── Supplied material

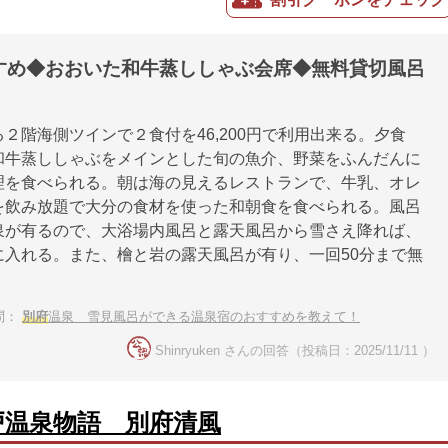
すめ◆おおいた和牛蒸ししゃぶ会席◆無料貸切風呂
２階海側ツインで２食付を46,200円で利用出来る。夕食
和牛蒸ししゃぶをメインとした旬の魚介、野菜をふんだんに
理を食べられる。朝は海の見えるレストランで、牛乳、オレ
を飲み放題で大分の食材を使った和朝食を食べられる。風呂
泉が有るので、大浴場内風呂と露天風呂から雪さえ降れば、
に入れる。また、檜と岩の露天風呂が有り、一回50分まで無
問：
別府
温泉 雪見風呂ができる温泉宿のおすすめを教えて！
Shinryuken さんの回答（投稿日：2025/11/11 ）
戸温泉物語 別府清風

────

## Work required
Could you give all of the data again exactly as written, omitting any pictures?

## Response for this exercise
すめ◆おおいた和牛蒸ししゃぶ会席◆無料貸切風呂
２階海側ツインで２食付を46,200円で利用出来る。夕食
和牛蒸ししゃぶをメインとした旬の魚介、野菜をふんだんに
理を食べられる。朝は海の見えるレストランで、牛乳、オレ
を飲み放題で大分の食材を使った和朝食を食べられる。風呂
泉が有るので、大浴場内風呂と露天風呂から雪さえ降れば、
に入れる。また、檜と岩の露天風呂が有り、一回50分まで無
問：
別府
温泉 雪見風呂ができる温泉宿のおすすめを教えて！
Shinryuken さんの回答（投稿日：2025/11/11 ）
戸温泉物語 別府清風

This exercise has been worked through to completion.